Aktuelles

Tagebuch (24)
Wenn in der Bibel Gott oder sein Engel auf einen Menschen zugeht, ist immer das erste Wort: „Fürchte dich nicht“. So auch an Ostern. Der Engel sagt dieses Wort zu den Frauen und auch der Auferstandene sagt es zu seinen Jüngern.
Gott weiß, dass wir Angst haben, dass sie zu unserem Leben gehört und das Motiv für viele unserer Handlungen ist. Wir brauchen, um leben zu können, ganz viel, und wir sind ständig in Sorgen, es nicht zu erhalten. Angst ist eine der häufigsten Empfindungen des Menschen, die sich praktisch auf alles richten kann. Letztlich steht hinter jeder Angst die Angst vor dem Tod. Wir wollen leben, und unser Glaube an ein Leben nach dem Tod ist in der Regel nicht so sicher, dass er uns diese Angst nimmt.
Die Welt ist in Aufruhr und Chaos (war sie das nicht immer?) und wir sitzen in einem schwankenden Boot bedroht von Wind und Wellen. Wir erfahren, dass wir die Welt nicht retten können. Aber immer wieder kommt Jesus auf uns zu und sagt zu uns: „Fürchte dich nicht!“
Auf den Gehorsam dieser göttlichen Weisung gegenüber müssen wir ein ganzes Leben lang hinwachsen, indem wir uns und unser Leben immer mehr loslassen, „gelassen“ werden, so dass wir, wie es im Gesang des Benediktus heißt, „befreit aus Feindeshand ohne Angst ihm dienen dürfen“. Trotzdem wird das Schiff unseres Lebens irgendwann kentern. Die letzte Beschwichtigung aller Stürme erwarten wir erst für das ewige Leben. Dann wird Gott uns nochmal fragen, warum wir solche Angst hatten, und uns wird keine vernünftige Antwort einfallen, nur ein erleichtertes Lachen.
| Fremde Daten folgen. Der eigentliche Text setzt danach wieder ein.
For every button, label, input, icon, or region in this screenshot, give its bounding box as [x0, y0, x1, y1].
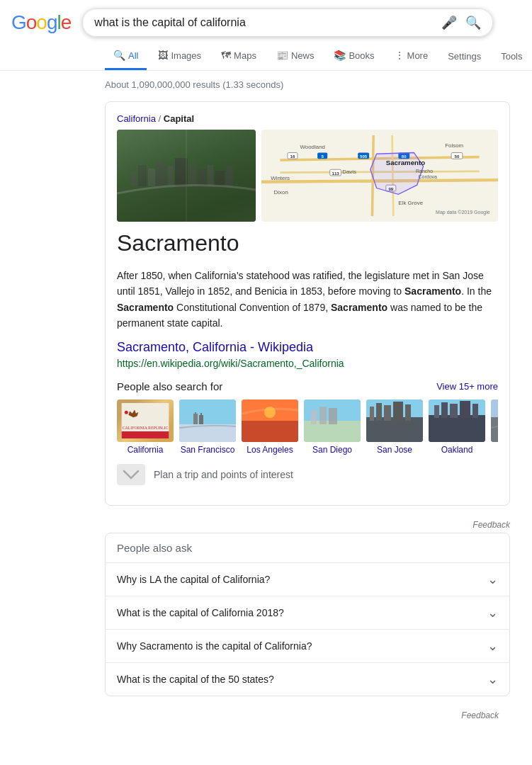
paa-question-4: What is the capital of the 50 states?: [117, 674, 274, 685]
svg-rect-3: [148, 169, 155, 186]
search-item-oakland[interactable]: Oakland: [429, 400, 485, 456]
feedback-link-2[interactable]: Feedback: [105, 708, 510, 723]
svg-point-45: [264, 407, 276, 418]
svg-text:Elk Grove: Elk Grove: [398, 200, 423, 206]
paa-item-2[interactable]: What is the capital of California 2018? …: [106, 596, 509, 629]
wiki-url: https://en.wikipedia.org/wiki/Sacramento…: [117, 358, 498, 369]
svg-rect-53: [370, 407, 374, 421]
svg-rect-61: [441, 402, 448, 418]
search-item-sf[interactable]: San Francisco: [179, 400, 236, 456]
search-item-sd[interactable]: San Diego: [304, 400, 361, 456]
breadcrumb-link[interactable]: California: [117, 113, 156, 124]
svg-rect-55: [384, 405, 391, 421]
settings-link[interactable]: Settings: [439, 44, 489, 69]
search-item-sj[interactable]: San Jose: [366, 400, 423, 456]
view-more-link[interactable]: View 15+ more: [436, 381, 498, 392]
logo-letter-g2: g: [47, 11, 57, 33]
svg-rect-50: [329, 408, 337, 424]
google-logo[interactable]: Google: [11, 11, 71, 34]
svg-rect-49: [319, 407, 327, 424]
tools-link[interactable]: Tools: [492, 44, 531, 69]
la-label: Los Angeles: [247, 445, 293, 456]
search-items-list: CALIFORNIA REPUBLIC California: [117, 400, 498, 456]
map-svg: 16 5 505 80 113 99 50 Woodlan: [261, 130, 498, 222]
sd-image: [304, 400, 361, 442]
svg-rect-64: [472, 404, 478, 418]
plan-trip-label: Plan a trip and points of interest: [154, 469, 293, 480]
chevron-down-icon-2: ⌄: [487, 605, 498, 620]
wiki-title-link[interactable]: Sacramento, California - Wikipedia: [117, 340, 313, 354]
result-count: About 1,090,000,000 results (1.33 second…: [105, 79, 510, 90]
svg-text:5: 5: [321, 154, 324, 159]
sj-svg: [366, 400, 423, 442]
tab-more-label: More: [407, 50, 429, 61]
results-area: About 1,090,000,000 results (1.33 second…: [0, 71, 510, 723]
tab-news-label: News: [291, 50, 315, 61]
svg-rect-62: [450, 404, 458, 418]
oakland-image: [429, 400, 485, 442]
search-button-icon[interactable]: 🔍: [465, 15, 481, 30]
tab-all[interactable]: 🔍 All: [105, 42, 147, 70]
header: Google 🎤 🔍: [0, 0, 532, 37]
also-search-title: People also search for: [117, 380, 222, 392]
paa-item-4[interactable]: What is the capital of the 50 states? ⌄: [106, 662, 509, 696]
la-svg: [242, 400, 298, 442]
chevron-icon: [120, 467, 142, 482]
plan-trip-section: Plan a trip and points of interest: [117, 455, 498, 494]
svg-rect-54: [376, 403, 382, 421]
rose-svg: [491, 400, 498, 442]
search-item-la[interactable]: Los Angeles: [242, 400, 298, 456]
map-container[interactable]: 16 5 505 80 113 99 50 Woodlan: [261, 130, 498, 222]
california-label: California: [128, 445, 164, 456]
svg-rect-60: [434, 405, 439, 418]
feedback-link-1[interactable]: Feedback: [105, 517, 510, 533]
logo-letter-o1: o: [26, 11, 37, 33]
wiki-link: Sacramento, California - Wikipedia: [117, 340, 498, 355]
paa-item-3[interactable]: Why Sacramento is the capital of Califor…: [106, 629, 509, 662]
svg-text:Map data ©2019 Google: Map data ©2019 Google: [436, 210, 490, 215]
tab-news[interactable]: 📰 News: [268, 42, 323, 70]
search-item-california[interactable]: CALIFORNIA REPUBLIC California: [117, 400, 174, 456]
svg-point-40: [125, 410, 128, 414]
books-icon: 📚: [334, 50, 346, 61]
microphone-icon[interactable]: 🎤: [441, 15, 457, 30]
tab-books[interactable]: 📚 Books: [325, 42, 383, 70]
tab-images[interactable]: 🖼 Images: [149, 42, 210, 70]
svg-rect-66: [491, 417, 498, 442]
svg-text:Rancho: Rancho: [416, 169, 433, 174]
svg-text:CALIFORNIA REPUBLIC: CALIFORNIA REPUBLIC: [123, 425, 169, 429]
logo-letter-g: G: [11, 11, 26, 33]
search-input[interactable]: [94, 16, 441, 29]
svg-text:Dixon: Dixon: [274, 189, 288, 196]
breadcrumb-separator: /: [159, 113, 164, 124]
california-flag-svg: CALIFORNIA REPUBLIC: [120, 403, 170, 438]
svg-rect-1: [131, 172, 137, 186]
breadcrumb-current: Capital: [164, 113, 194, 124]
svg-text:Folsom: Folsom: [445, 142, 463, 149]
svg-rect-48: [311, 410, 317, 424]
news-icon: 📰: [276, 50, 288, 61]
more-dots-icon: ⋮: [395, 50, 404, 61]
tab-maps[interactable]: 🗺 Maps: [213, 42, 265, 70]
sf-image: [179, 400, 236, 442]
tab-all-label: All: [128, 50, 138, 61]
svg-rect-59: [429, 415, 485, 442]
oak-svg: [429, 400, 485, 442]
tab-books-label: Books: [349, 50, 374, 61]
svg-rect-7: [189, 164, 196, 186]
breadcrumb: California / Capital: [117, 113, 498, 124]
svg-text:16: 16: [290, 154, 295, 159]
svg-rect-44: [242, 421, 298, 442]
search-item-roseville[interactable]: Roseville: [491, 400, 498, 456]
tab-images-label: Images: [171, 50, 201, 61]
svg-rect-9: [208, 165, 213, 186]
search-bar[interactable]: 🎤 🔍: [82, 8, 493, 37]
chevron-down-icon-4: ⌄: [487, 672, 498, 687]
sj-image: [366, 400, 423, 442]
tab-more[interactable]: ⋮ More: [386, 42, 437, 70]
paa-question-1: Why is LA the capital of California?: [117, 574, 270, 585]
la-image: [242, 400, 298, 442]
tab-maps-label: Maps: [234, 50, 256, 61]
featured-card: California / Capital: [105, 101, 510, 506]
paa-item-1[interactable]: Why is LA the capital of California? ⌄: [106, 562, 509, 596]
In Mariendonk haben wir die Kar- und Ostertage fast normal gefeiert, wenn man ein Benediktinerinnenkloster ohne Gäste normal nennen will. Am Gründonnerstag gab es keine Fußwaschung, ich denke, jetzt ist nicht das Symbol dran, sondern der Gehorsam der Weisung Jesu gegenüber, einander zu dienen. In der Osternacht standen auf allen leeren Plätzen, wo sonst die Gäste sitzen, Kerzen und haben uns sehr eindringlich bewusst gemacht, dass wir stellvertretend für Sie alle die Osternacht feiern.
 
Tagebuch (23)
Es ist nicht einfach, in diesem Jahr einen Ostergruß zu schreiben, ich habe den Eindruck, dass „frohe Ostern“ in diesem Jahr schal klingen, wenn ich nicht sehr klar sage, was ich meine.
Ostern bedeutet 2020 nicht: eine festliche Liturgie, unbeschwerte Tage mit der Familie, Besuche bei Freunden und Verwandten, Ausflüge, Begegnungen, Reisen... Wir ahnen im Gegenteil, dass die Fastenzeit - die Zeit der Einschränkungen - noch lange dauern wird.
Und dennoch wünsche ich Ihnen, auch im Namen aller meiner Mitschwestern, von Herzen frohe und gesegnete Ostertage. Möge Gott seinen Segen auf Sie alle herabsenden und Ihre Herzen mit Freude und Frieden erfüllen!
Jesus wurde von Gott nicht im Tod gelassen, sondern er wurde auferweckt. Er erschien den Jüngern und seine wesentliche Botschaft an uns alle lautet: „Ich bin mit euch alle Tage bis zum Ende der Welt.“
Jesus ist mit uns
    wenn wir beten
    wenn wir die Bibel lesen
    wenn wir einander lieben
    wenn wir miteinander weinen
    wenn wir leben
    wenn wir sterben.
Das ist die Verheißung von Ostern.
 
Station des Kreuzwegs auf unserem Friedhof. Photo: Helmut Schmitz
 
Tagebuch (22)
Heute, am Karsamstag, habe ich einige Texte aus dem biblischen Buch der Klagelieder zusammengestellt. Denn als Christ darf man klagen, man darf Gott sogar anklagen und ihm Vorwürfe machen, wichtig ist nur, dass man das Gespräch mit ihm nicht abbricht.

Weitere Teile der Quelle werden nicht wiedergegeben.